We're very much splitting hairs here, but I think your "wrong" is a very subjective statement that's possible to argue with. A user can always disable cookies as it is their machine: this part of the statement is in fact true.

The fact that a site may then break in unknown ways or might continue to function perfectly is an important detail, but it doesn't mean that people can't do it. There's some users that currently browse websites with JavaScript disabled by default, even though the modern web basically depends on it and even highly trafficked sites break in unexpected ways.

> Browsers cannot technically propose any means to disable only non-essential cookies, that's outright impossible. The only entity capable of deciding if a cookie is essential or not is the website that sets the cookie.

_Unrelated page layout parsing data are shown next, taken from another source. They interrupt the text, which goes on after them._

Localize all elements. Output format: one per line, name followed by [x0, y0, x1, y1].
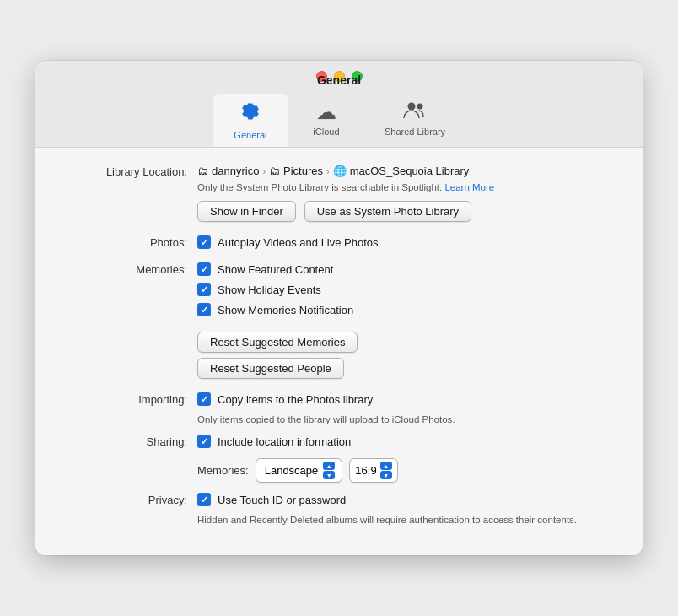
gear-icon — [239, 100, 261, 127]
orientation-up-arrow[interactable] — [323, 462, 335, 470]
memories-content: Show Featured Content Show Holiday Event… — [197, 262, 609, 382]
ratio-up-arrow[interactable] — [380, 462, 392, 470]
titlebar: General General ☁ iCloud — [35, 61, 643, 148]
ratio-arrows — [380, 462, 392, 479]
orientation-value: Landscape — [265, 464, 319, 477]
svg-point-1 — [417, 104, 423, 110]
location-checkbox[interactable] — [197, 435, 211, 448]
reset-people-button-row: Reset Suggested People — [197, 358, 609, 379]
library-buttons: Show in Finder Use as System Photo Libra… — [197, 201, 609, 222]
breadcrumb-user: dannyrico — [212, 165, 259, 177]
sep2: › — [326, 166, 330, 176]
library-location-content: 🗂 dannyrico › 🗂 Pictures › 🌐 macOS_Sequo… — [197, 165, 609, 225]
autoplay-label: Autoplay Videos and Live Photos — [218, 236, 379, 249]
window-title: General — [317, 73, 361, 87]
cloud-icon: ☁ — [316, 100, 336, 124]
folder-icon-user: 🗂 — [197, 165, 208, 177]
orientation-stepper[interactable]: Landscape — [256, 458, 343, 483]
holiday-events-label: Show Holiday Events — [218, 284, 321, 296]
breadcrumb: 🗂 dannyrico › 🗂 Pictures › 🌐 macOS_Sequo… — [197, 165, 609, 177]
tab-shared-library[interactable]: Shared Library — [364, 94, 465, 147]
touchid-note: Hidden and Recently Deleted albums will … — [197, 515, 609, 525]
reset-memories-button[interactable]: Reset Suggested Memories — [197, 332, 358, 353]
memories-stepper-row: Memories: Landscape 16:9 — [197, 458, 609, 483]
memories-section-label: Memories: — [69, 262, 187, 276]
tab-general[interactable]: General — [213, 94, 288, 147]
featured-content-checkbox[interactable] — [197, 262, 211, 276]
content-area: Library Location: 🗂 dannyrico › 🗂 Pictur… — [35, 148, 643, 555]
photos-label: Photos: — [69, 235, 187, 249]
orientation-arrows — [323, 462, 335, 479]
copy-items-label: Copy items to the Photos library — [218, 393, 373, 406]
importing-label: Importing: — [69, 392, 187, 406]
privacy-label: Privacy: — [69, 493, 187, 506]
tab-icloud-label: iCloud — [313, 127, 339, 137]
privacy-row: Privacy: Use Touch ID or password Hidden… — [69, 493, 609, 525]
breadcrumb-pictures: Pictures — [283, 165, 323, 177]
copy-items-checkbox[interactable] — [197, 392, 211, 406]
autoplay-checkbox[interactable] — [197, 235, 211, 249]
touchid-checkbox[interactable] — [197, 493, 211, 506]
sharing-content: Include location information Memories: L… — [197, 435, 609, 483]
importing-row: Importing: Copy items to the Photos libr… — [69, 392, 609, 424]
holiday-events-checkbox[interactable] — [197, 283, 211, 296]
photos-row: Photos: Autoplay Videos and Live Photos — [69, 235, 609, 252]
memories-notification-checkbox[interactable] — [197, 303, 211, 316]
tab-shared-library-label: Shared Library — [385, 127, 445, 137]
sep1: › — [262, 166, 266, 176]
spotlight-note: Only the System Photo Library is searcha… — [197, 182, 609, 192]
featured-content-row: Show Featured Content — [197, 262, 609, 276]
sharing-row: Sharing: Include location information Me… — [69, 435, 609, 483]
memories-notification-label: Show Memories Notification — [218, 304, 353, 316]
location-label: Include location information — [218, 435, 351, 448]
tab-general-label: General — [234, 130, 266, 140]
sharing-label: Sharing: — [69, 435, 187, 448]
photos-content: Autoplay Videos and Live Photos — [197, 235, 609, 252]
copy-items-row: Copy items to the Photos library — [197, 392, 609, 406]
ratio-value: 16:9 — [355, 464, 376, 477]
toolbar: General ☁ iCloud Shared Library — [213, 94, 465, 147]
orientation-down-arrow[interactable] — [323, 471, 335, 479]
svg-point-0 — [408, 103, 416, 111]
holiday-events-row: Show Holiday Events — [197, 283, 609, 296]
library-location-row: Library Location: 🗂 dannyrico › 🗂 Pictur… — [69, 165, 609, 225]
autoplay-row: Autoplay Videos and Live Photos — [197, 235, 609, 249]
library-location-label: Library Location: — [69, 165, 187, 178]
memories-row: Memories: Show Featured Content Show Hol… — [69, 262, 609, 382]
show-in-finder-button[interactable]: Show in Finder — [197, 201, 296, 222]
folder-icon-pictures: 🗂 — [269, 165, 280, 177]
touchid-label: Use Touch ID or password — [218, 494, 346, 506]
use-as-system-library-button[interactable]: Use as System Photo Library — [304, 201, 471, 222]
touchid-row: Use Touch ID or password — [197, 493, 609, 506]
tab-icloud[interactable]: ☁ iCloud — [288, 94, 364, 147]
people-icon — [403, 100, 427, 124]
sharing-memories-label: Memories: — [197, 464, 249, 477]
memories-notification-row: Show Memories Notification — [197, 303, 609, 316]
learn-more-link[interactable]: Learn More — [444, 182, 494, 192]
reset-buttons: Reset Suggested Memories — [197, 332, 609, 353]
copy-items-note: Only items copied to the library will up… — [197, 414, 609, 424]
ratio-stepper[interactable]: 16:9 — [349, 458, 397, 483]
ratio-down-arrow[interactable] — [380, 471, 392, 479]
memories-buttons: Reset Suggested Memories Reset Suggested… — [197, 327, 609, 382]
breadcrumb-library: macOS_Sequoia Library — [350, 165, 470, 177]
privacy-content: Use Touch ID or password Hidden and Rece… — [197, 493, 609, 525]
importing-content: Copy items to the Photos library Only it… — [197, 392, 609, 424]
featured-content-label: Show Featured Content — [218, 263, 333, 276]
location-row: Include location information — [197, 435, 609, 448]
main-window: General General ☁ iCloud — [35, 61, 643, 555]
reset-people-button[interactable]: Reset Suggested People — [197, 358, 344, 379]
photos-icon: 🌐 — [333, 165, 347, 177]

I'm not 100% sure if this is entirely accurate either now, or will be so in the near future. I'm not an expert in this field, but apparently there's a lot of research going into figuring out how to prevent tracking cookies from doing damage and extraneous API calls without breaking websites. Here's one example I've heard of.

https://brave.com/privacy-updates/12-sugarcoat/

To clarify, I'm using the word "user" in a large sense. It includes family members around me, for whom the mere notion of "cookie" is already a mystery, and who use routinely websites with technically essential cookies.

Thanks for sharing about sugarcoat, it's an interesting development I was not aware of.